Precision is defined as TP/(TP+FP), which measures how many of the predicted positive cases were actually positive. High precision means that when the model predicts a positive outcome, it is usually correct. This is particularly valuable in scenarios where false positives are costly or undesirable (e.g., in spam detection, where a high precision ensures fewer non-spam emails are incorrectly flagged as spam). Recall is the same as TPR, which is defined as TP/(TP+FN), measuring how good the model is at capturing all actual positives. These two measures often have a tradeoff.
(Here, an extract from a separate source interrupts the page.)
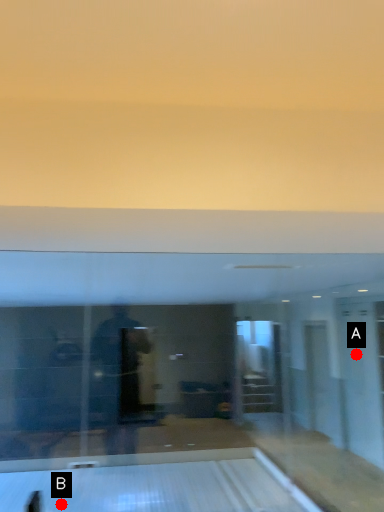 Question: Two points are circled on the image, labeled by A and B beside each circle. Which of the following is the farthest from the observer?

Choices:
 (A) A is further
 (B) B is further

Answer: (A)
To balance such a tradeoff, the harmoic mean is used, which is called \(F1\)-score, defined as \(2\frac{Precision*Recall}{Precision+Recall}\).
Precision-recall curves are particularly useful for evaluating models on imbalanced data because they focus on the model’s performance with respect to the positive class (often the minority class in imbalanced datasets) without being influenced by the high number of true negatives (majority class), which can otherwise mask poor performance.
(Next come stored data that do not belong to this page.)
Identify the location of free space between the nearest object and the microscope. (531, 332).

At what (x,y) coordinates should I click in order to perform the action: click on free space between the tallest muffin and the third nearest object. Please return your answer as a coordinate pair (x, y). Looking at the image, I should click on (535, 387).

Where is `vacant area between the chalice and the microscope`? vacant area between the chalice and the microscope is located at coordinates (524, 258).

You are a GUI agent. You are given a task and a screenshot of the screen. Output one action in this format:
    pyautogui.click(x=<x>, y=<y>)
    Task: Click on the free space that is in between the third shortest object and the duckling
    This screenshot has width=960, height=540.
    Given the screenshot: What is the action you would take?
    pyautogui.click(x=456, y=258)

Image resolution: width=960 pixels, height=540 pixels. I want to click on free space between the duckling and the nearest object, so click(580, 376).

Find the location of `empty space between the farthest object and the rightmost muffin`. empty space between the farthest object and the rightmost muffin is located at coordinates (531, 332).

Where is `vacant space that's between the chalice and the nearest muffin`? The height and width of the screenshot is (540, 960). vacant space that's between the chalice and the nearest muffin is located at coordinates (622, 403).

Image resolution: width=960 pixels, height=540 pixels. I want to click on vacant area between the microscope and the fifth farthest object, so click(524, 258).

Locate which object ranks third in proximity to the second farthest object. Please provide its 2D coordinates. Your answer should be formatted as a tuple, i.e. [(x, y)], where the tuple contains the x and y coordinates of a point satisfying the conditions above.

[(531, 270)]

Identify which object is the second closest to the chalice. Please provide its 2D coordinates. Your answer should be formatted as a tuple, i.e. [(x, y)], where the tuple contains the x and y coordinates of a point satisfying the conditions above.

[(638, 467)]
RP.perf <- performance(pred, "prec", "rec")
plot(RP.perf, colorize=TRUE)
#Get the AUC
unlist(slot(performance(pred, "aucpr"), "y.values"))
## [1] 0.4948925
pred.glm1.test<- predict(credit.glm1, newdata = credit.test, type="response")
For out-of-sample prediction, you have to specify
newdata="testing sample name"
.
pred <- prediction(pred.glm1.test, credit.test$default)
perf <- performance(pred, "tpr", "fpr")
plot(perf, colorize=TRUE)
#Get the AUC
unlist(slot(performance(pred, "auc"), "y.values"))
## [1] 0.7210586
Exercise: draw the precision-recall curve and find its AUC.
As we talked in the lecture, people may be more interested in the classification results. But we have to define a cut-off probability first.
These tables illustrate the impact of choosing different cut-off probability. Choosing a large cut-off probability will result in few cases being predicted as 1, and chossing a small cut-off probability will result in many cases being predicted as 1.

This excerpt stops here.